Abel, the Army veteran and Pueblo protagonist of N. Scott Momaday’s House Made of Dawn, is undoubtably haunted by his battlefield experiences during World War II, and when critics consider Abel’s military service, they focus almost exclusively on its negative effects. Because the only sections of text focusing on Abel’s military service describe the same traumatic battlefield event, this perspective is somewhat understandable, but this perspective—one that presumes Abel’s military experience was only traumatic and therefore only negative, alienating, and destructive1—ignores textual indications that Abel’s service experience was more nuanced.
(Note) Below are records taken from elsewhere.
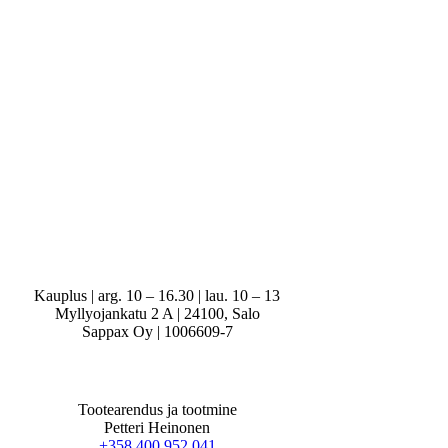
Kauplus | arg. 10 – 16.30 | lau. 10 – 13
Myllyojankatu 2 A | 24100, Salo
Sappax Oy | 1006609-7
Tootearendus ja tootmine
Petteri Heinonen
+358 400 952 041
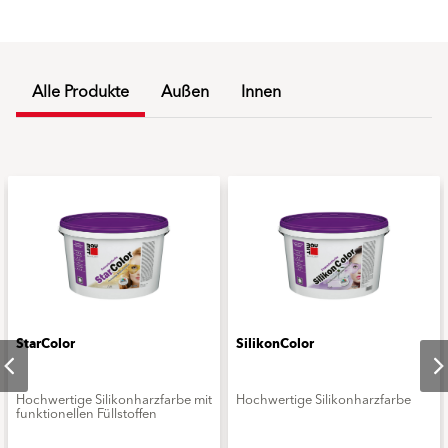
Alle Produkte
Außen
Innen
StarColor
SilikonColor
Hochwertige Silikonharzfarbe mit
Hochwertige Silikonharzfarbe
funktionellen Füllstoffen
First among these indications is a subtly revealed fact that suggests he harbored feelings about the Army beyond critics’ typical assumptions related to trauma and alienation. Five days after Abel’s return from World War II, Momaday describes the scene at the feast of Santiago and says of Abel: “For the first time since coming home he had done away with his uniform” (House 37). Abel sobered up from his drunken arrival, walked the land, chopped Angela’s wood, and only on his fifth morning home did he retire the visible symbol of his membership in the Army. Why did he wait so long? Some might suggest Abel’s drinking and battlefield traumas left him so apathetic that he was incapable of self-care, but his attempt to reconnect with the land by walking it and feeling that “for a moment everything was all right within him” contradict this assertion (27). Abel is by no means free of psychological issues (the moment does not last), but he is functioning, and I suggest that his choice to continue wearing the uniform—to publicly display his affiliation with the Army—indicates he harbors positive associations with his military service in addition to the obvious traumatic ones. [End Page 30]
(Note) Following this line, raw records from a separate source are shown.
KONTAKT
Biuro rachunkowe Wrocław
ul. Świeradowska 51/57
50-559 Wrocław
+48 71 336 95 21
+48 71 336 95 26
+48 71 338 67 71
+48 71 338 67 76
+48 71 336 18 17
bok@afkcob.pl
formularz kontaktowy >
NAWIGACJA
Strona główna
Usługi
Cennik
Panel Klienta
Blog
This is not the only textual indication that Abel’s World War II experience was more nuanced than critics assume, and one of this article’s aims is to investigate these indications with more rigor, but admittedly they are few and they leave most of Abel’s military experiences undetermined. Paradoxically, this dearth of textual evidence makes Abel’s military service and especially its critical interpretation ripe for examination. Because Momaday leaves Abel’s Army experience a half empty vessel, critics have filled it with their own assumptions about military service—assumptions that, I will argue, result in an overdetermined reading of the novel.

This essay aims to explore an interpretive gap left by critics who have focused on trauma and excluded other facets of military service. Some of this work can be accomplished by reading House Made of Dawn’s few military incidents with an intimate understanding of the Army, but even with these new readings, the vessel that is Abel’s military service remains partially empty. To fill it, this essay takes a consciously different approach from those of previous critics by assuming Abel’s military experience was analogous to that of real Native American World War II veterans. This essay uses the experiences of these actual veterans, especially Pueblo and Navajo veterans, to fill in the background behind the textual examples the novel does provide.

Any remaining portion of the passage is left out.